---------- Source data
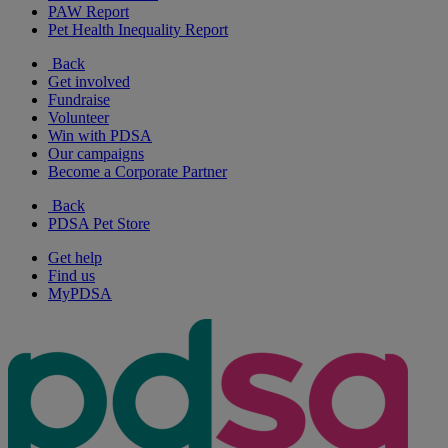
PAW Report
Pet Health Inequality Report
Back
Get involved
Fundraise
Volunteer
Win with PDSA
Our campaigns
Become a Corporate Partner
Back
PDSA Pet Store
Get help
Find us
MyPDSA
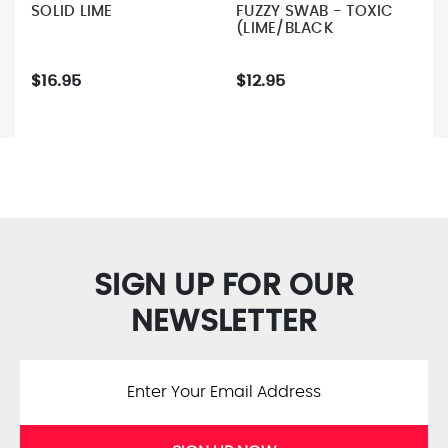
SOLID LIME
FUZZY SWAB - TOXIC
(LIME/BLACK
$16.95
$12.95
SIGN UP FOR OUR
NEWSLETTER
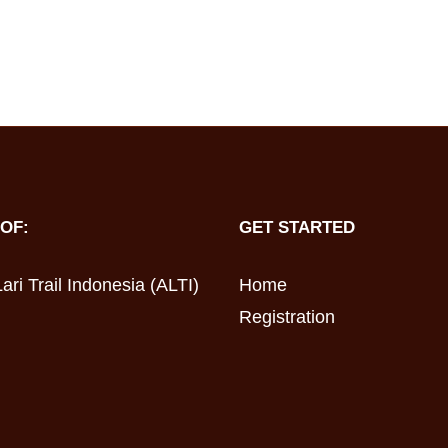
OF:
GET STARTED
ari Trail Indonesia (ALTI)
Home
Registration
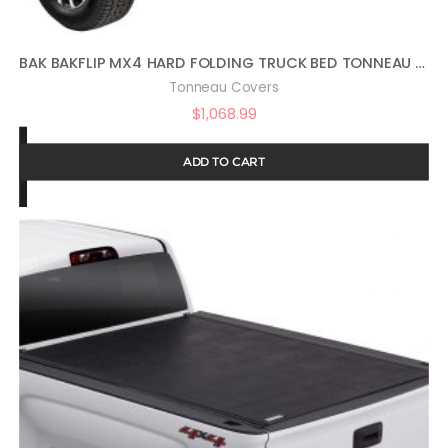
BAK BAKFLIP MX4 HARD FOLDING TRUCK BED TONNEAU COVER | 448602 | FITS 2017 – 2021 HONDA RIDGELINE 5′ 4″ BED (64″)
Tonneau Covers
$
1,068.99
ADD TO CART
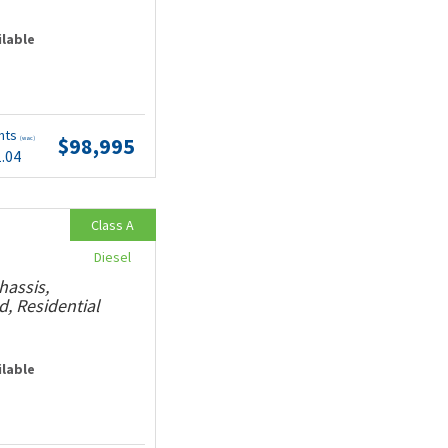
ilable
nts
$98,995
(wac)
1.04
Class A
Diesel
hassis,
, Residential
ilable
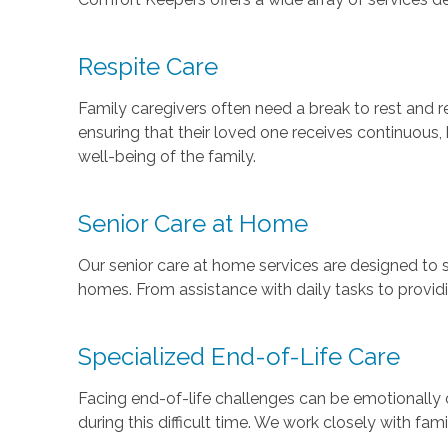
Respite Care
Family caregivers often need a break to rest and re
ensuring that their loved one receives continuous, 
well-being of the family.
Senior Care at Home
Our senior care at home services are designed to su
homes. From assistance with daily tasks to providin
Specialized End-of-Life Care
Facing end-of-life challenges can be emotionally 
during this difficult time. We work closely with fam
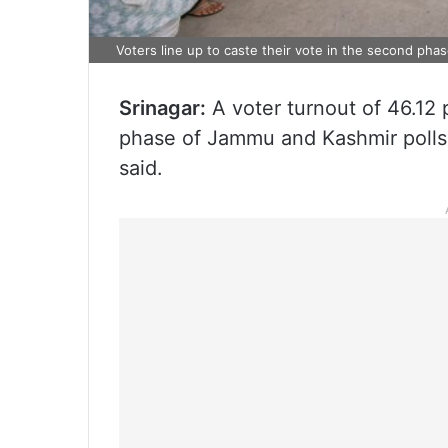
Voters line up to caste their vote in the second ph
Srinagar:
A voter turnout of 46.12 
phase of Jammu and Kashmir polls
said.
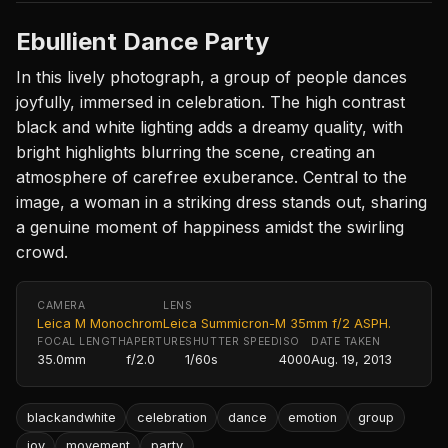
Ebullient Dance Party
In this lively photograph, a group of people dances
joyfully, immersed in celebration. The high contrast
black and white lighting adds a dreamy quality, with
bright highlights blurring the scene, creating an
atmosphere of carefree exuberance. Central to the
image, a woman in a striking dress stands out, sharing
a genuine moment of happiness amidst the swirling
crowd.
CAMERA
LENS
Leica M Monochrom
Leica Summicron-M 35mm f/2 ASPH.
FOCAL LENGTH
APERTURE
SHUTTER SPEED
ISO
DATE TAKEN
35.0mm
f/2.0
1/60s
4000
Aug. 19, 2013
blackandwhite
celebration
dance
emotion
group
joy
movement
party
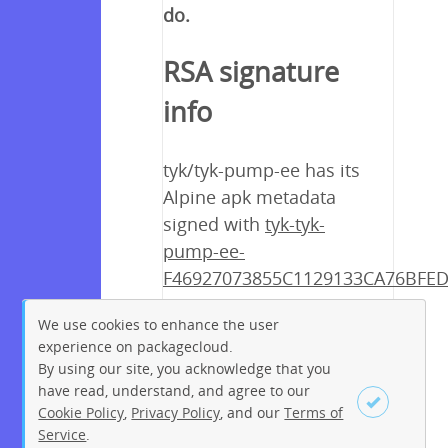
do.
RSA signature
info
tyk/tyk-pump-ee has its
Alpine apk metadata
signed with
tyk-tyk-
pump-ee-
F46927073855C1129133CA76BFED
Under Construction
We use cookies to enhance the user
experience on packagecloud.
By using our site, you acknowledge that you
have read, understand, and agree to our
Cookie Policy
,
Privacy Policy
, and our
Terms of
Service
.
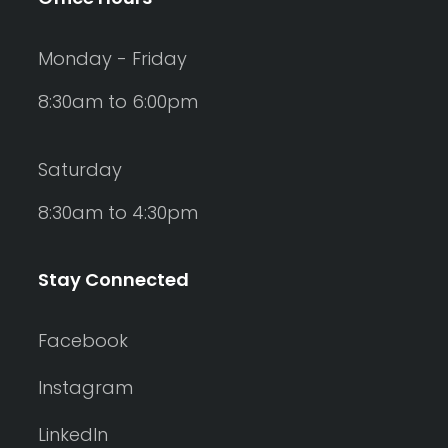
Monday - Friday
8:30am to 6:00pm
Saturday
8:30am to 4:30pm
Stay Connected
Facebook
Instagram
LinkedIn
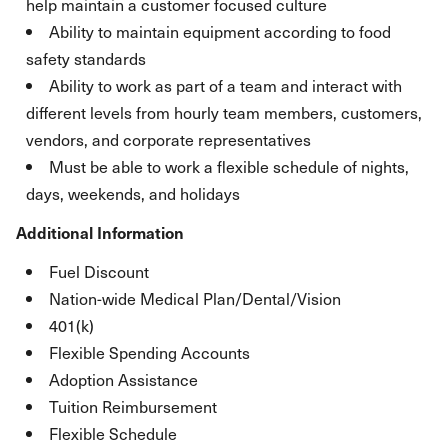
help maintain a customer focused culture
Ability to maintain equipment according to food
safety standards
Ability to work as part of a team and interact with
different levels from hourly team members, customers,
vendors, and corporate representatives
Must be able to work a flexible schedule of nights,
days, weekends, and holidays
Additional Information
Fuel Discount
Nation-wide Medical Plan/Dental/Vision
401(k)
Flexible Spending Accounts
Adoption Assistance
Tuition Reimbursement
Flexible Schedule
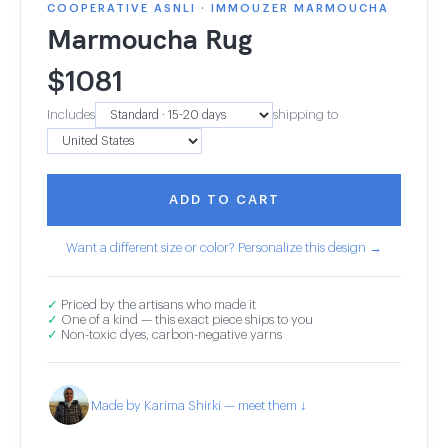
COOPERATIVE ASNLI · IMMOUZER MARMOUCHA
Marmoucha Rug
$
1081
Includes
shipping to
ADD TO CART
Want a different size or color? Personalize this design →
✓
Priced by the artisans who made it
✓
One of a kind — this exact piece ships to you
✓
Non-toxic dyes, carbon-negative yarns
Made by Karima Shirki — meet them ↓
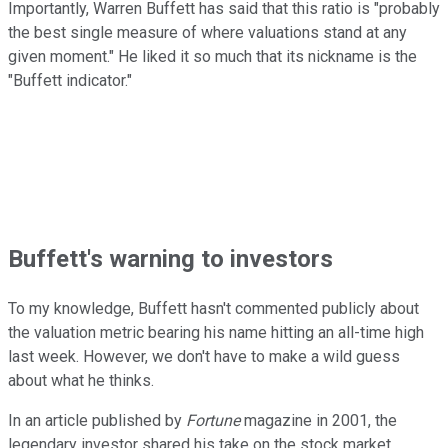
Importantly, Warren Buffett has said that this ratio is "probably
the best single measure of where valuations stand at any
given moment." He liked it so much that its nickname is the
"Buffett indicator."
Buffett's warning to investors
To my knowledge, Buffett hasn't commented publicly about
the valuation metric bearing his name hitting an all-time high
last week. However, we don't have to make a wild guess
about what he thinks.
In an article published by
Fortune
magazine in 2001, the
legendary investor shared his take on the stock market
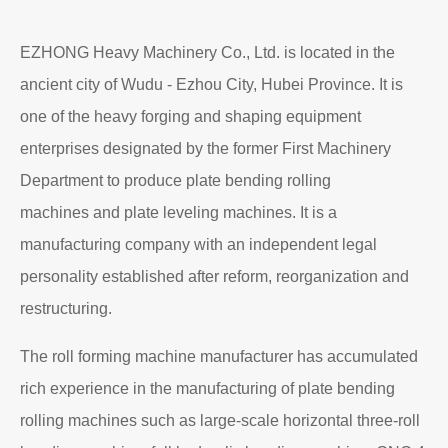
EZHONG Heavy Machinery Co., Ltd. is located in the
ancient city of Wudu - Ezhou City, Hubei Province. It is
one of the heavy forging and shaping equipment
enterprises designated by the former First Machinery
Department to produce plate bending rolling
machines and plate leveling machines. It is a
manufacturing company with an independent legal
personality established after reform, reorganization and
restructuring.
The roll forming machine manufacturer has accumulated
rich experience in the manufacturing of plate bending
rolling machines such as large-scale horizontal three-roll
--------------------
### Task requirements:
Repeat the lines above exactly, and keep every picture out.

### Result for this exercise:
PAW Report
Pet Health Inequality Report
Back
Get involved
Fundraise
Volunteer
Win with PDSA
Our campaigns
Become a Corporate Partner
Back
PDSA Pet Store
Get help
Find us
MyPDSA
SOLID LIME
FUZZY SWAB - TOXIC
(LIME/BLACK
$16.95
$12.95
SIGN UP FOR OUR
NEWSLETTER
OF:
GET STARTED
ari Trail Indonesia (ALTI)
Home
Registration
BAK BAKFLIP MX4 HARD FOLDING TRUCK BED TONNEAU COVER | 448602 | FITS 2017 – 2021 HONDA RIDGELINE 5′ 4″ BED (64″)
Tonneau Covers
$
1,068.99
ADD TO CART
ilable
nts
$98,995
(wac)
1.04
Class A
Diesel
hassis,
, Residential
ilable
Respite Care
Family caregivers often need a break to rest and re
ensuring that their loved one receives continuous, 
well-being of the family.
Senior Care at Home
Our senior care at home services are designed to su
homes. From assistance with daily tasks to providin
Specialized End-of-Life Care
Facing end-of-life challenges can be emotionally 
during this difficult time. We work closely with fam
Voters line up to caste their vote in the second ph
Srinagar:
A voter turnout of 46.12 
phase of Jammu and Kashmir polls
said.
Ebullient Dance Party
In this lively photograph, a group of people dances
joyfully, immersed in celebration. The high contrast
black and white lighting adds a dreamy quality, with
bright highlights blurring the scene, creating an
atmosphere of carefree exuberance. Central to the
image, a woman in a striking dress stands out, sharing
a genuine moment of happiness amidst the swirling
crowd.
CAMERA
LENS
Leica M Monochrom
Leica Summicron-M 35mm f/2 ASPH.
FOCAL LENGTH
APERTURE
SHUTTER SPEED
ISO
DATE TAKEN
35.0mm
f/2.0
1/60s
4000
Aug. 19, 2013
blackandwhite
celebration
dance
emotion
group
joy
movement
party
do.
RSA signature
info
tyk/tyk-pump-ee has its
Alpine apk metadata
signed with
tyk-tyk-
pump-ee-
F46927073855C1129133CA76BFED
Under Construction
We use cookies to enhance the user
experience on packagecloud.
By using our site, you acknowledge that you
have read, understand, and agree to our
Cookie Policy
,
Privacy Policy
, and our
Terms of
Service
.
Monday - Friday
8:30am to 6:00pm
Saturday
8:30am to 4:30pm
Stay Connected
Facebook
Instagram
LinkedIn
help maintain a customer focused culture
Ability to maintain equipment according to food
safety standards
Ability to work as part of a team and interact with
different levels from hourly team members, customers,
vendors, and corporate representatives
Must be able to work a flexible schedule of nights,
days, weekends, and holidays
Additional Information
Fuel Discount
Nation-wide Medical Plan/Dental/Vision
401(k)
Flexible Spending Accounts
Adoption Assistance
Tuition Reimbursement
Flexible Schedule
COOPERATIVE ASNLI · IMMOUZER MARMOUCHA
Marmoucha Rug
$
1081
Includes
shipping to
ADD TO CART
Want a different size or color? Personalize this design →
✓
Priced by the artisans who made it
✓
One of a kind — this exact piece ships to you
✓
Non-toxic dyes, carbon-negative yarns
Made by Karima Shirki — meet them ↓
Importantly, Warren Buffett has said that this ratio is "probably
the best single measure of where valuations stand at any
given moment." He liked it so much that its nickname is the
"Buffett indicator."
Buffett's warning to investors
To my knowledge, Buffett hasn't commented publicly about
the valuation metric bearing his name hitting an all-time high
last week. However, we don't have to make a wild guess
about what he thinks.
In an article published by
Fortune
magazine in 2001, the
legendary investor shared his take on the stock market
EZHONG Heavy Machinery Co., Ltd. is located in the
ancient city of Wudu - Ezhou City, Hubei Province. It is
one of the heavy forging and shaping equipment
enterprises designated by the former First Machinery
Department to produce plate bending rolling
machines and plate leveling machines. It is a
manufacturing company with an independent legal
personality established after reform, reorganization and
restructuring.
The roll forming machine manufacturer has accumulated
rich experience in the manufacturing of plate bending
rolling machines such as large-scale horizontal three-roll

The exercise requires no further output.